● Aim of the task
Look through the records below, and whenever a line contains "period", copy it.

Supplied data Start Marker

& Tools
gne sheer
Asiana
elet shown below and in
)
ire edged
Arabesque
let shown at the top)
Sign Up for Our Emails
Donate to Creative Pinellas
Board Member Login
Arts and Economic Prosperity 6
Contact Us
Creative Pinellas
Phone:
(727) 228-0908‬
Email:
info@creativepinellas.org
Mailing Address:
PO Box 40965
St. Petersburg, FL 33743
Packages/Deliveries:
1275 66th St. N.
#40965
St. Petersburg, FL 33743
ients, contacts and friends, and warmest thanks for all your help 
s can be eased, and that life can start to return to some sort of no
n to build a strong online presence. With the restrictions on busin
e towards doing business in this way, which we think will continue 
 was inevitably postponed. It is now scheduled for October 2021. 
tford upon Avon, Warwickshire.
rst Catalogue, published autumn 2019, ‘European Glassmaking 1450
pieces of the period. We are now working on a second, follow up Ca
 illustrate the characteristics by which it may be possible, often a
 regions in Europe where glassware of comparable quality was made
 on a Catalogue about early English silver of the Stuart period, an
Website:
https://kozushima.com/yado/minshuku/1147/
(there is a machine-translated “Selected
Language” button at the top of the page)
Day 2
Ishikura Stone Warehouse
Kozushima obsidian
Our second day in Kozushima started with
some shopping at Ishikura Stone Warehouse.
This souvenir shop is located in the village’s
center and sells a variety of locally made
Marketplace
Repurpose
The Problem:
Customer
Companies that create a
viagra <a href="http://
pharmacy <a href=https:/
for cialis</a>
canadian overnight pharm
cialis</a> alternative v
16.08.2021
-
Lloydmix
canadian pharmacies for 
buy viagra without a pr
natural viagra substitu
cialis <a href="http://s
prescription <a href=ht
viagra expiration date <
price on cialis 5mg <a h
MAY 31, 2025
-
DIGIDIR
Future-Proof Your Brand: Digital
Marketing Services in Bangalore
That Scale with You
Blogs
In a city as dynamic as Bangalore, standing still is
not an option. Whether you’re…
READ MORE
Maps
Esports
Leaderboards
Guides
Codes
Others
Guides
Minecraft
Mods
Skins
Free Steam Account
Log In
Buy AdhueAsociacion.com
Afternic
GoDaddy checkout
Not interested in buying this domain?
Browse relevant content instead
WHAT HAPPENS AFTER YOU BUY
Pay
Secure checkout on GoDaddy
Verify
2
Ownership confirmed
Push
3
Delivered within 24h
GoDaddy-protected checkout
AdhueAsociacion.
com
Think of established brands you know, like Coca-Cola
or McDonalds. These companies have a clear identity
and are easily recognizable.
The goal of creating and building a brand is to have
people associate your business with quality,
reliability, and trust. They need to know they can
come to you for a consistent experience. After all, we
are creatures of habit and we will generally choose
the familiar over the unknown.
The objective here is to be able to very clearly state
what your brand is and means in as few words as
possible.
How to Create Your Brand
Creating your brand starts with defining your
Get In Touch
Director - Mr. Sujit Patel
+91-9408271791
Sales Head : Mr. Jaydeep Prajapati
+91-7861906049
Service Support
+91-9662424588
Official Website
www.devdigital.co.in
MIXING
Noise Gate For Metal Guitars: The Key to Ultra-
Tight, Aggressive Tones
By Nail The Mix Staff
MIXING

Supplied data End Marker

● Answer section
pieces of the period. We are now working on a second, follow up Ca
 on a Catalogue about early English silver of the Stuart period, an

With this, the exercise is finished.